* [Work item]: When you reach the records below, output every one exactly as written but leave out any pictures.
Segment Open
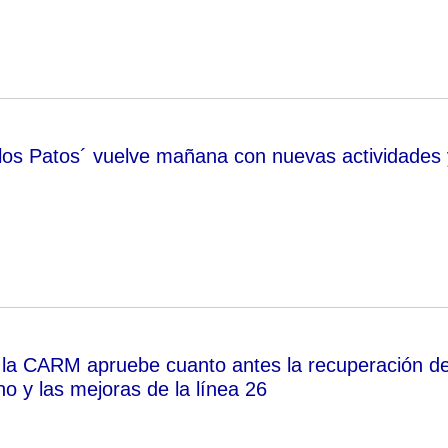
 los Patos´ vuelve mañana con nuevas actividades 
la CARM apruebe cuanto antes la recuperación de
no y las mejoras de la línea 26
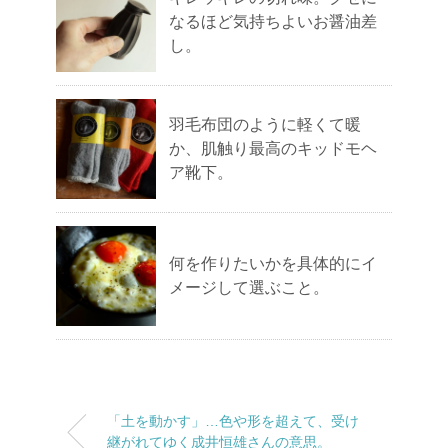
なるほど気持ちよいお醤油差
し。
羽毛布団のように軽くて暖
か、肌触り最高のキッドモヘ
ア靴下。
何を作りたいかを具体的にイ
メージして選ぶこと。
「土を動かす」…色や形を超えて、受け
継がれてゆく成井恒雄さんの意思。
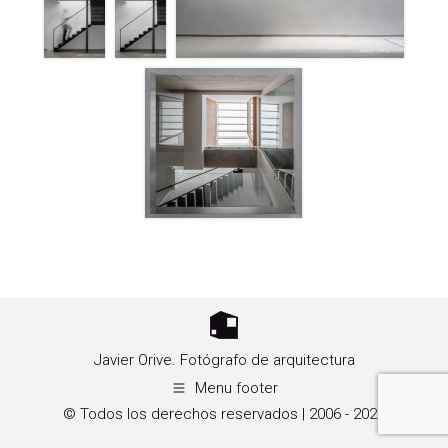
Javier Orive. Fotógrafo de arquitectura
Menu footer
© Todos los derechos reservados | 2006 - 2026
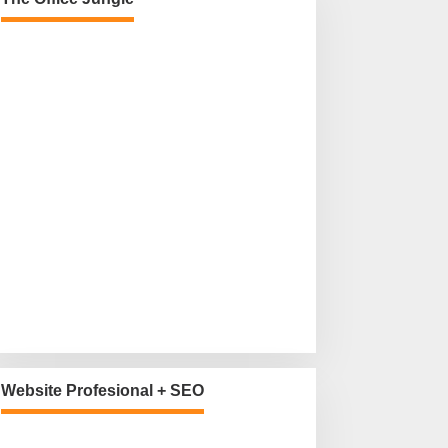
Website Profesional + SEO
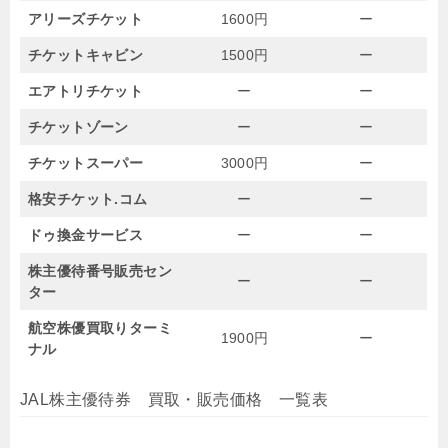
アリーズチケット
1600円
ー
チケットキャビン
1500円
ー
エアトリチケット
ー
ー
チケットゾーン
ー
ー
チケットスーパー
3000円
ー
格安チケット.コム
ー
ー
ドゥ換金サービス
ー
ー
株主優待番号販売セン
ー
ー
ター
航空株優買取りターミ
1900円
ー
ナル
JAL株主優待券 買取・販売価格 一覧表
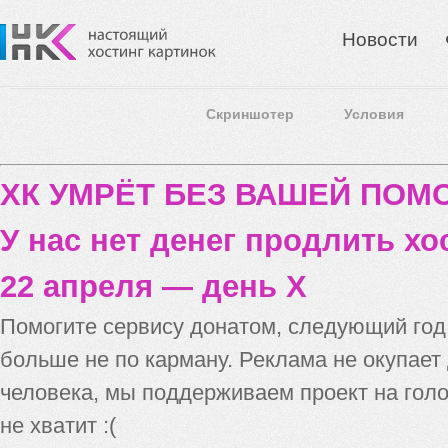
Новости
Скриншотер
Условия
ХК УМРЁТ БЕЗ ВАШЕЙ ПО
У нас нет денег продлить хо
22 апреля — день X
Помогите сервису донатом, следующий го
больше не по карману. Реклама не окупает
человека, мы поддерживаем проект на голо
не хватит :(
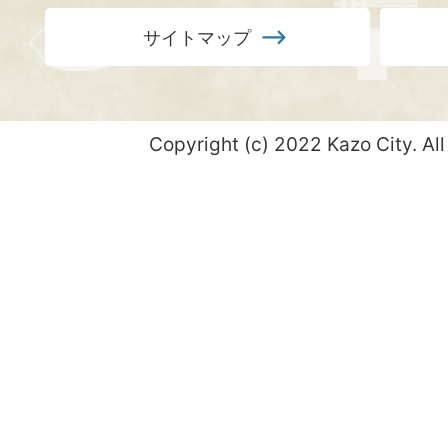
サイトマップ
Copyright (c) 2022 Kazo City. All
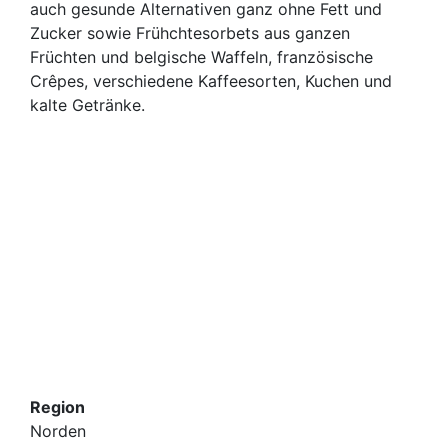
auch gesunde Alternativen ganz ohne Fett und
Zucker sowie Frühchtesorbets aus ganzen
Früchten und belgische Waffeln, französische
Crêpes, verschiedene Kaffeesorten, Kuchen und
kalte Getränke.
Region
Norden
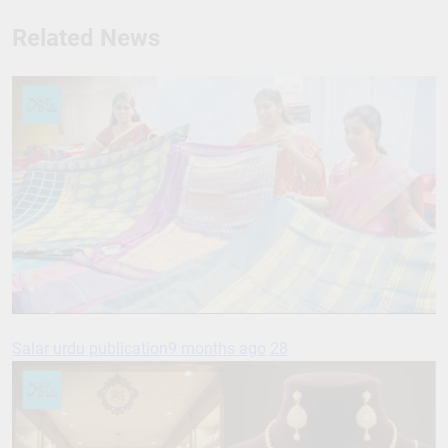
Related News
Salar urdu publication
9 months ago
28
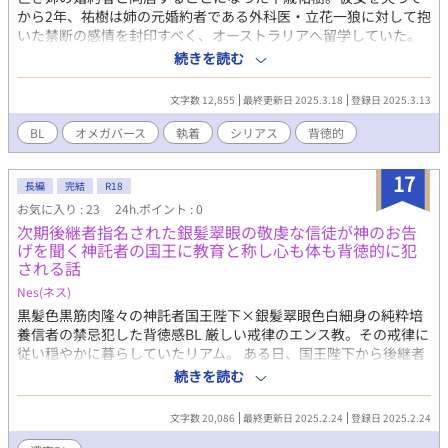
から2年、祐樹は姉の元婚約者である外科医・立花一狼に対して抱
いた禁断の感情を封印すべく、オーストラリアへ留学していた。
「俺は彼女だけを愛し続ける」—そう誓った一狼は、今も指輪を
続きを読む
外さない。孤高のアルファとして医師の道を歩む彼の家に、一時
的に居候することになった祐樹は、罪悪感と憧れの間で揺れ動
文字数 12,855
最終更新日 2025.3.18
登録日 2025.3.13
く。 「姉さんじゃない…僕は僕だ…」 「俺たちも似ているのかも
な。葵の影に囚われて、前に進めない」 未亡人医師×自責系学
BL
オメガバース
執着
シリアス
背徳的
生 オメガバース。 二人の葛藤と成長を描いた、切なくも温かい
愛の物語。番を亡くした医師と、彼の元婚約者の弟の、禁断の恋
17
の行方とは
長編
完結
R18
お気に入り : 23
24h.ポイント : 0
次期後継者指名された銀髪翠眼の敬虔な信徒が神のお告
げを聞く神託者の国王に教育と称し心も体も背徳的に犯
される話
Nes(ネス)
黒髪色黒筋肉隆々の神託者国王陛下×銀髪翠眼色白細身の純粋培
養信者の禁忌犯した背徳感BL 厳しい戒律のエンス教。その戒律に
従い穏やかに暮らしていたリアム。 ある日、国王陛下から後継者
指名をされてしまい...。 マサミール・ｺ-ﾄ 40代後半 185cm エンス
続きを読む
国の国王兼エンス教の神託者。黒髪に肌は浅黒く筋肉質。勤勉な
働きにより前国王に指名される。近隣の街からやってきたとされ
文字数 20,086
最終更新日 2025.2.24
登録日 2025.2.24
ているが...。 リアム・クラーク 20代前半 160cm 敬虔なエンス教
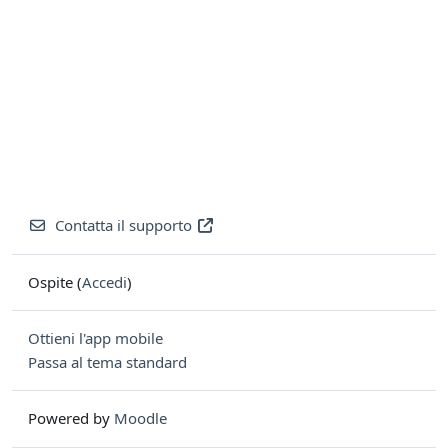
Contatta il supporto
Ospite (
Accedi
)
Ottieni l'app mobile
Passa al tema standard
Powered by
Moodle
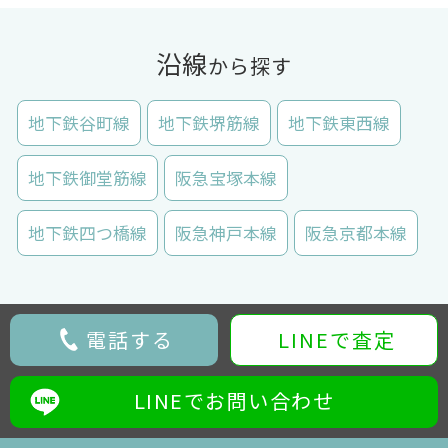
沿線
から探す
地下鉄谷町線
地下鉄堺筋線
地下鉄東西線
地下鉄御堂筋線
阪急宝塚本線
地下鉄四つ橋線
阪急神戸本線
阪急京都本線
電話する
LINEで査定
LINEでお問い合わせ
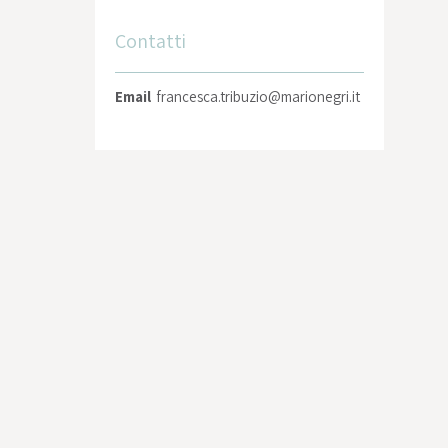
Contatti
Email
francesca.tribuzio@marionegri.it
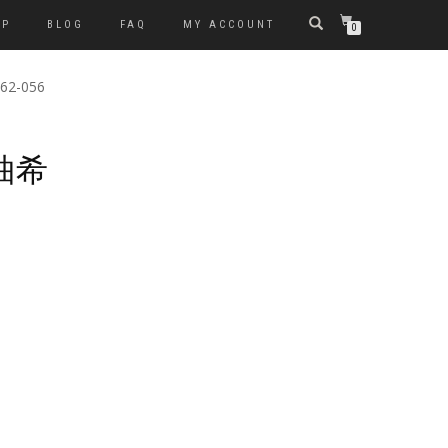
OP
BLOG
FAQ
MY ACCOUNT
0
W62-056
 柚希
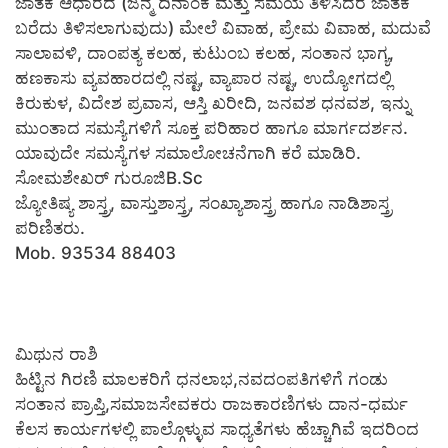
ಜಾತಕ ಆಧಾರದ (ಜನ್ಮ ದಿನಾಂಕ ಮತ್ತು ಸಮಯ ತಿಳಿಸಿದರೆ ಜಾತಕ
ಬರೆದು ತಿಳಿಸಲಾಗುವುದು) ಮೇಲೆ ವಿವಾಹ, ಪ್ರೇಮ ವಿವಾಹ, ಮದುವೆ
ಸಾಲಾವಳಿ, ದಾಂಪತ್ಯ ಕಲಹ, ಕುಟುಂಬ ಕಲಹ, ಸಂತಾನ ಭಾಗ್ಯ,
ಹಣಕಾಸು ವ್ಯವಹಾರದಲ್ಲಿ ನಷ್ಟ, ವ್ಯಾಪಾರ ನಷ್ಟ, ಉದ್ಯೋಗದಲ್ಲಿ
ಕಿರುಕುಳ, ವಿದೇಶ ಪ್ರವಾಸ, ಆಸ್ತಿ ಖರೀದಿ, ಜನವಶ ಧನವಶ, ಇನ್ನು
ಮುಂತಾದ ಸಮಸ್ಯೆಗಳಿಗೆ ಸೂಕ್ತ ಪರಿಹಾರ ಹಾಗೂ ಮಾರ್ಗದರ್ಶನ.
ಯಾವುದೇ ಸಮಸ್ಯೆಗಳ ಸಮಾಲೋಚನೆಗಾಗಿ ಕರೆ ಮಾಡಿರಿ.
ಸೋಮಶೇಖರ್ ಗುರೂಜಿB.Sc
ಜ್ಯೋತಿಷ್ಯ ಶಾಸ್ತ್ರ, ವಾಸ್ತುಶಾಸ್ತ್ರ, ಸಂಖ್ಯಾಶಾಸ್ತ್ರ ಹಾಗೂ ನಾಡಿಶಾಸ್ತ್ರ
ಪರಿಣಿತರು.
Mob. 93534 88403
ಮಿಥುನ ರಾಶಿ
ಹಿಟ್ಟಿನ ಗಿರಣಿ ಮಾಲಕರಿಗೆ ಧನಲಾಭ,ನವದಂಪತಿಗಳಿಗೆ ಗಂಡು
ಸಂತಾನ ಪ್ರಾಪ್ತಿ,ಸಮಾಜಸೇವಕರು ರಾಜಕಾರಣಿಗಳು ದಾನ-ಧರ್ಮ
ಕೆಲಸ ಕಾರ್ಯಗಳಲ್ಲಿ ಪಾಲ್ಗೊಳ್ಳುವ ಸಾಧ್ಯತೆಗಳು ಹೆಚ್ಚಾಗಿವೆ ಇದರಿಂದ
Segment Closed
* [Result below]:
 los Patos´ vuelve mañana con nuevas actividades 
la CARM apruebe cuanto antes la recuperación de
no y las mejoras de la línea 26
なるほど気持ちよいお醤油差
し。
羽毛布団のように軽くて暖
か、肌触り最高のキッドモヘ
ア靴下。
何を作りたいかを具体的にイ
メージして選ぶこと。
「土を動かす」…色や形を超えて、受け
継がれてゆく成井恒雄さんの意思。
Javier Orive. Fotógrafo de arquitectura
Menu footer
© Todos los derechos reservados | 2006 - 2026
Website Profesional + SEO
アリーズチケット
1600円
ー
チケットキャビン
1500円
ー
エアトリチケット
ー
ー
チケットゾーン
ー
ー
チケットスーパー
3000円
ー
格安チケット.コム
ー
ー
ドゥ換金サービス
ー
ー
株主優待番号販売セン
ー
ー
ター
航空株優買取りターミ
1900円
ー
ナル
JAL株主優待券 買取・販売価格 一覧表
Новости
Скриншотер
Условия
ХК УМРЁТ БЕЗ ВАШЕЙ ПО
У нас нет денег продлить хо
22 апреля — день X
Помогите сервису донатом, следующий го
больше не по карману. Реклама не окупает
человека, мы поддерживаем проект на голо
не хватит :(
サイトマップ
Copyright (c) 2022 Kazo City. All
auch gesunde Alternativen ganz ohne Fett und
Zucker sowie Frühchtesorbets aus ganzen
Früchten und belgische Waffeln, französische
Crêpes, verschiedene Kaffeesorten, Kuchen und
kalte Getränke.
Region
Norden
Related News
Salar urdu publication
9 months ago
28
から2年、祐樹は姉の元婚約者である外科医・立花一狼に対して抱
いた禁断の感情を封印すべく、オーストラリアへ留学していた。
「俺は彼女だけを愛し続ける」—そう誓った一狼は、今も指輪を
続きを読む
外さない。孤高のアルファとして医師の道を歩む彼の家に、一時
的に居候することになった祐樹は、罪悪感と憧れの間で揺れ動
文字数 12,855
最終更新日 2025.3.18
登録日 2025.3.13
く。 「姉さんじゃない…僕は僕だ…」 「俺たちも似ているのかも
な。葵の影に囚われて、前に進めない」 未亡人医師×自責系学
BL
オメガバース
執着
シリアス
背徳的
生 オメガバース。 二人の葛藤と成長を描いた、切なくも温かい
愛の物語。番を亡くした医師と、彼の元婚約者の弟の、禁断の恋
17
の行方とは
長編
完結
R18
お気に入り : 23
24h.ポイント : 0
次期後継者指名された銀髪翠眼の敬虔な信徒が神のお告
げを聞く神託者の国王に教育と称し心も体も背徳的に犯
される話
Nes(ネス)
黒髪色黒筋肉隆々の神託者国王陛下×銀髪翠眼色白細身の純粋培
養信者の禁忌犯した背徳感BL 厳しい戒律のエンス教。その戒律に
従い穏やかに暮らしていたリアム。 ある日、国王陛下から後継者
指名をされてしまい...。 マサミール・ｺ-ﾄ 40代後半 185cm エンス
続きを読む
国の国王兼エンス教の神託者。黒髪に肌は浅黒く筋肉質。勤勉な
働きにより前国王に指名される。近隣の街からやってきたとされ
文字数 20,086
最終更新日 2025.2.24
登録日 2025.2.24
ているが...。 リアム・クラーク 20代前半 160cm 敬虔なエンス教
Contatta il supporto
Ospite (
Accedi
)
Ottieni l'app mobile
Passa al tema standard
Powered by
Moodle
沿線
から探す
地下鉄谷町線
地下鉄堺筋線
地下鉄東西線
地下鉄御堂筋線
阪急宝塚本線
地下鉄四つ橋線
阪急神戸本線
阪急京都本線
電話する
LINEで査定
LINEでお問い合わせ
Contatti
Email
francesca.tribuzio@marionegri.it
OP
BLOG
FAQ
MY ACCOUNT
0
W62-056
 柚希
ಜಾತಕ ಆಧಾರದ (ಜನ್ಮ ದಿನಾಂಕ ಮತ್ತು ಸಮಯ ತಿಳಿಸಿದರೆ ಜಾತಕ
ಬರೆದು ತಿಳಿಸಲಾಗುವುದು) ಮೇಲೆ ವಿವಾಹ, ಪ್ರೇಮ ವಿವಾಹ, ಮದುವೆ
ಸಾಲಾವಳಿ, ದಾಂಪತ್ಯ ಕಲಹ, ಕುಟುಂಬ ಕಲಹ, ಸಂತಾನ ಭಾಗ್ಯ,
ಹಣಕಾಸು ವ್ಯವಹಾರದಲ್ಲಿ ನಷ್ಟ, ವ್ಯಾಪಾರ ನಷ್ಟ, ಉದ್ಯೋಗದಲ್ಲಿ
ಕಿರುಕುಳ, ವಿದೇಶ ಪ್ರವಾಸ, ಆಸ್ತಿ ಖರೀದಿ, ಜನವಶ ಧನವಶ, ಇನ್ನು
ಮುಂತಾದ ಸಮಸ್ಯೆಗಳಿಗೆ ಸೂಕ್ತ ಪರಿಹಾರ ಹಾಗೂ ಮಾರ್ಗದರ್ಶನ.
ಯಾವುದೇ ಸಮಸ್ಯೆಗಳ ಸಮಾಲೋಚನೆಗಾಗಿ ಕರೆ ಮಾಡಿರಿ.
ಸೋಮಶೇಖರ್ ಗುರೂಜಿB.Sc
ಜ್ಯೋತಿಷ್ಯ ಶಾಸ್ತ್ರ, ವಾಸ್ತುಶಾಸ್ತ್ರ, ಸಂಖ್ಯಾಶಾಸ್ತ್ರ ಹಾಗೂ ನಾಡಿಶಾಸ್ತ್ರ
ಪರಿಣಿತರು.
Mob. 93534 88403
ಮಿಥುನ ರಾಶಿ
ಹಿಟ್ಟಿನ ಗಿರಣಿ ಮಾಲಕರಿಗೆ ಧನಲಾಭ,ನವದಂಪತಿಗಳಿಗೆ ಗಂಡು
ಸಂತಾನ ಪ್ರಾಪ್ತಿ,ಸಮಾಜಸೇವಕರು ರಾಜಕಾರಣಿಗಳು ದಾನ-ಧರ್ಮ
ಕೆಲಸ ಕಾರ್ಯಗಳಲ್ಲಿ ಪಾಲ್ಗೊಳ್ಳುವ ಸಾಧ್ಯತೆಗಳು ಹೆಚ್ಚಾಗಿವೆ ಇದರಿಂದ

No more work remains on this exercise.